A retired physical education teacher, mother of four sons and a grandmother, she volunteered as a search-dog handler with her FEMA-certified Lab, Murray, in the wake of the 1995 Oklahoma City bombing. While there, she experienced firsthand how ill-prepared the nation was to respond to such disasters, and how important teams of highly trained dogs and their handlers are to recovery efforts. Shocked by how few of these teams there were at the time—only 15—she came back from that devastation with a desire to remedy the deficit. The following year, she established SDF, a foundation whose purpose it was to train disaster search-dog teams that could deploy quickly and effectively as needed.
There are specializations within canine SAR—cadaver, water, avalanche, wilderness and disaster —and each requires unique training. Melville’s specialty is disaster search, in which “the dog searches for live victims trapped in a structure collapse or any other event that might shield victims from rescuers.” In other words, where there is the potential to save a life. There were 168 innocent lives lost in the Alfred P. Murrah Federal Building, and Melville’s goal was to honor them by preparing 168 disaster search teams. In this book, we learn how she and the SDF not only reached and far exceeded that goal, but along the way, revolutionized disaster search-dog training.
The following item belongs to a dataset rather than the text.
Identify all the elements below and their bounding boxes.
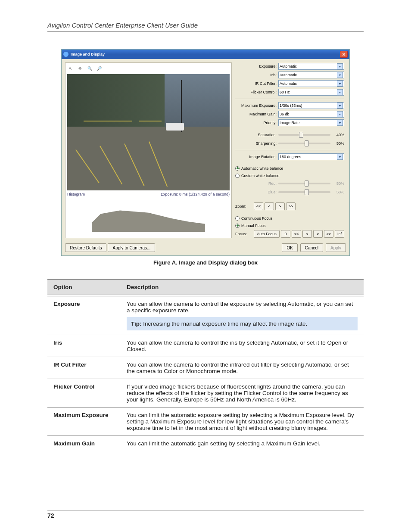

While SDF has had many challenges and hurdles to overcome during the past 20-plus years—bureaucracies, infighting between training factions, finances —they were offset by an unwavering belief in the abilities of the dogs, many of whom had been deemed unadoptable, and their handlers. Today, the foundation and its teams set the universal standard for search dog excellence.
Melville’s success can be attributed to her own tenacity, resiliency and courage as well as to two important decisions: First, she partnered with a remarkable Santa Cruz, Calif., trainer, Pluis Davern, who was herself a certified searchdog handler. Even though it required a five-hour drive from Melville’s home, she put her faith in Davern’s training philosophy.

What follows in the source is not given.